Distinguished University Professor, University of Alberta


  1. Richard Payne-Holmes

    Can you fix the format on this post and make it legible?

  2. I think it is fine as it is I fail to see what Richard Payne-Homes is on about,

    One thing that has not been taken into account in the above analysis is that analysis of a number of recent polls indicates that Lytvynov Peoples party may very well secure representation and hold the balance of power between the opposition and the government. When analysing polling data you need to take into consideration the participation rate in order to determine the result of the election. A party showing 2.8% of respondents with a participation rate of 80% would see that party exceed the 3% vote (participation) threshold (2.8/0.8 = 3.5). What is clear is that if the unconstitutional election proceeds is that there will not be an absolute winner. teh division and justification by the president for this election arise form teh fact that a number of members of the opposition party (including the presidents party) rejected the tactics and polices of the ruling opposition bloc and decided to support the initiatives of the parliamentary majority. Fresh elections has afforded the opposition the opportunity to exclude “dissidents” from amongst its ranks. The second and overriding motive is that the president is comforted by the fact that that even if the opposition loses the September poll the governing coalition will not be able to form a statutory majority of two-thirds of teh parliament and as such teh president authority and power would remain unchallenged.

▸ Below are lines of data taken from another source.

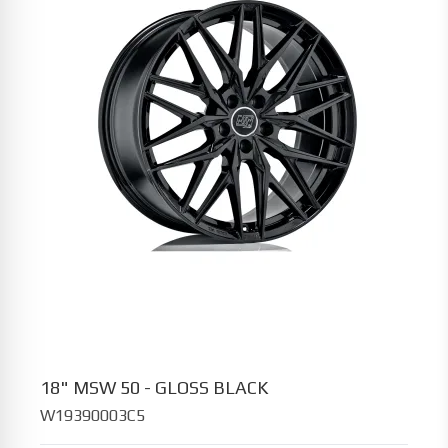
18" MSW 50 - GLOSS BLACK
W19390003C5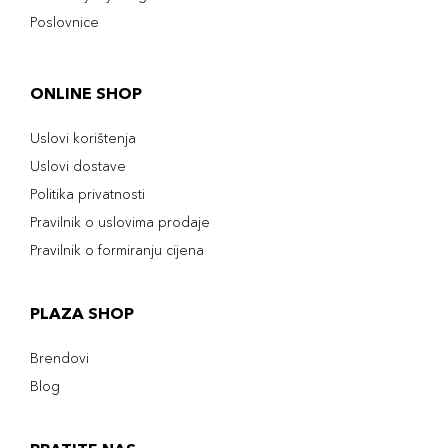
Poslovnice
ONLINE SHOP
Uslovi korištenja
Uslovi dostave
Politika privatnosti
Pravilnik o uslovima prodaje
Pravilnik o formiranju cijena
PLAZA SHOP
Brendovi
Blog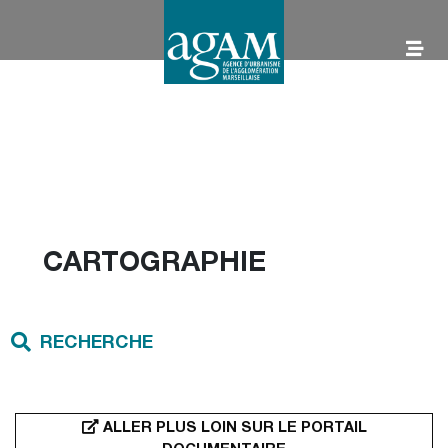
Aller
au
contenu
AGAM
CARTOGRAPHIE
RECHERCHE
ALLER PLUS LOIN SUR LE PORTAIL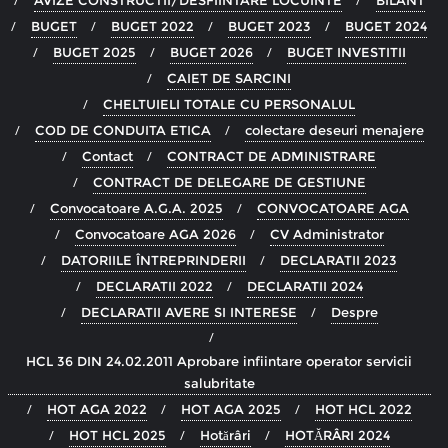
AVIZE CONSTRUCTII/DESFIINTARE LOCUINTE
BILANT
BUGET
BUGET 2022
BUGET 2023
BUGET 2024
BUGET 2025
BUGET 2026
BUGET INVESTITII
CAIET DE SARCINI
CHELTUIELI TOTALE CU PERSONALUL
COD DE CONDUITA ETICA
colectare deseuri menajere
Contact
CONTRACT DE ADMINISTRARE
CONTRACT DE DELEGARE DE GESTIUNE
Convocatoare A.G.A. 2025
CONVOCATOARE AGA
Convocatoare AGA 2026
CV Administrator
DATORIILE ÎNTREPRINDERII
DECLARATII 2023
DECLARATII 2022
DECLARATII 2024
DECLARATII AVERE SI INTERESE
Despre
HCL 36 DIN 24.02.2011 Aprobare infiintare operator servicii
salubritate
HOT AGA 2022
HOT AGA 2025
HOT HCL 2022
HOT HCL 2025
Hotărâri
HOTĂRÂRI 2024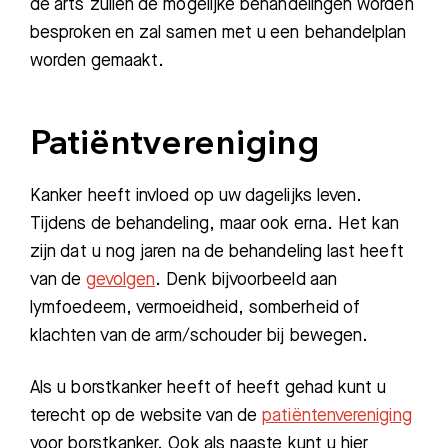
de arts zullen de mogelijke behandelingen worden
besproken en zal samen met u een behandelplan
worden gemaakt.
Patiëntvereniging
Kanker heeft invloed op uw dagelijks leven.
Tijdens de behandeling, maar ook erna. Het kan
zijn dat u nog jaren na de behandeling last heeft
van de
gevolgen
. Denk bijvoorbeeld aan
lymfoedeem, vermoeidheid, somberheid of
klachten van de arm/schouder bij bewegen.
Als u borstkanker heeft of heeft gehad kunt u
terecht op de website van de
patiëntenvereniging
voor borstkanker. Ook als naaste kunt u hier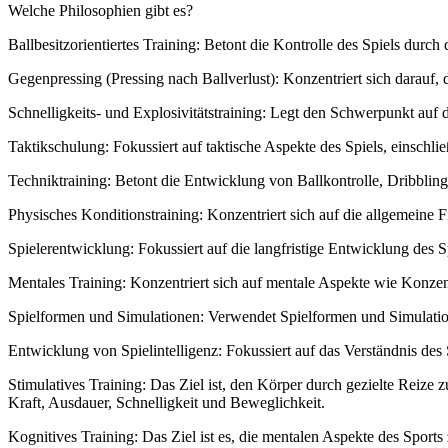
Welche Philosophien gibt es?
Ballbesitzorientiertes Training: Betont die Kontrolle des Spiels durc
Gegenpressing (Pressing nach Ballverlust): Konzentriert sich darauf
Schnelligkeits- und Explosivitätstraining: Legt den Schwerpunkt auf
Taktikschulung: Fokussiert auf taktische Aspekte des Spiels, einschl
Techniktraining: Betont die Entwicklung von Ballkontrolle, Dribbling,
Physisches Konditionstraining: Konzentriert sich auf die allgemeine 
Spielerentwicklung: Fokussiert auf die langfristige Entwicklung des 
Mentales Training: Konzentriert sich auf mentale Aspekte wie Konzent
Spielformen und Simulationen: Verwendet Spielformen und Simulationen
Entwicklung von Spielintelligenz: Fokussiert auf das Verständnis des
Stimulatives Training: Das Ziel ist, den Körper durch gezielte Reize z
Kraft, Ausdauer, Schnelligkeit und Beweglichkeit.
Kognitives Training: Das Ziel ist es, die mentalen Aspekte des Sports 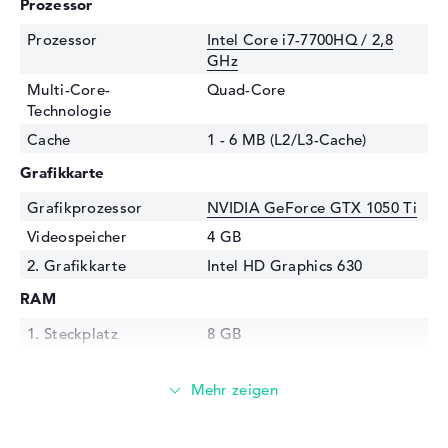
Prozessor
Prozessor
Intel Core i7-7700HQ / 2,8
GHz
Multi-Core-
Quad-Core
Technologie
Cache
1 - 6 MB (L2/L3-Cache)
Grafikkarte
Grafikprozessor
NVIDIA GeForce GTX 1050 Ti
Videospeicher
4 GB
2. Grafikkarte
Intel HD Graphics 630
RAM
1. Steckplatz
8 GB
2. Steckplatz
8 GB
Installiert
16 GB
Technologie
DDR4 SDRAM - PC4-17000 -
2133 MHz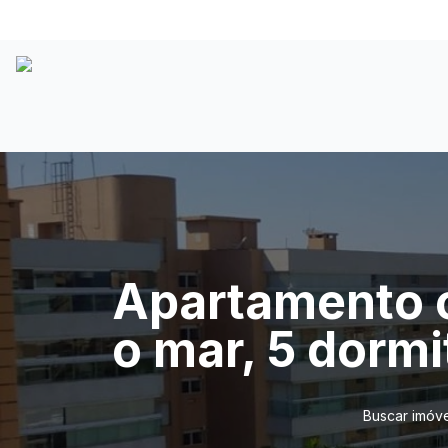
Apartamento c
o mar, 5 dorm
Buscar imóve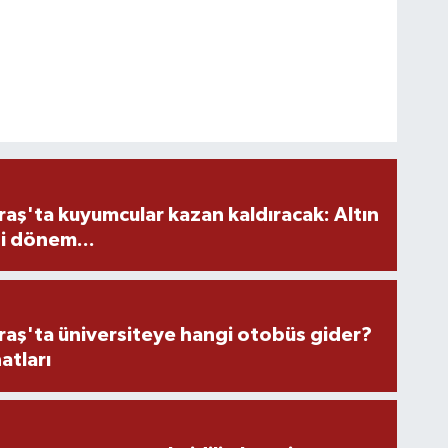
ş'ta kuyumcular kazan kaldıracak: Altın
i dönem...
ş'ta üniversiteye hangi otobüs gider?
atları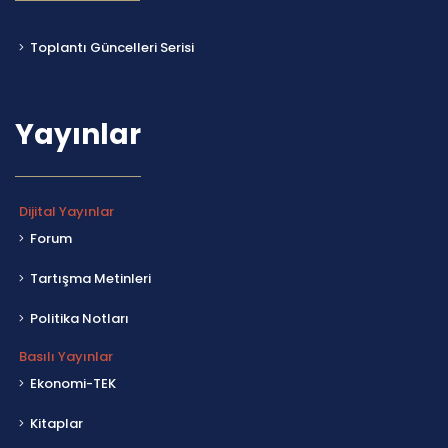
Toplantı Güncelleri Serisi
Yayınlar
Dijital Yayınlar
Forum
Tartışma Metinleri
Politika Notları
Basılı Yayınlar
Ekonomi-TEK
Kitaplar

    The current parliamentary system is a significant improvement over the past presidential system. Government is held to account and there are significantly more check and balances on executive government. if the president is allowed to continue to misuse his authority and power of veto Ukraine one again will find itself in a situation of political division.

    The president has already demonstrated that he is not pro-democratic and that he is prepared to ride roughshod over Ukraine’s constitution and illegally interfere with the operation of Ukraine’s Constitution Court to avoid judicial review and accountability The actions of the president have seriously undermined the rule of law and democratic development of Ukraine.

    September 4 is the DAT scheduled for the next regular Autumn session of parliament if teh parliament is unable to convene on September 4, then pursuant to Article 90 Section 3 of Ukraine’s Constitution the president can after 30 days following September 4 (IE October 5) dismiss the parliament and call for fresh election but not before that date. The president has no constitutional authority to hold fresh elections on September 30.

    The other issue that has been canvassed is what happens of the losing party/bloc fails to win the overall election scheduled for September 30 and opt to not participate in teh session of the new convocation of the parliament. The new parliament can not be formed and the old parliament remains in office. Ukraine could very well see itself in a mexican stand-off. Such a proposal would most certainly play into the hands of the president who has and continues to undermine Ukraine’s parliamentary democracy.

  3. RPH

    I’m “on about” the fact that the format was previously illegible and then was fixed in the two weeks between when I read it and then when you read it.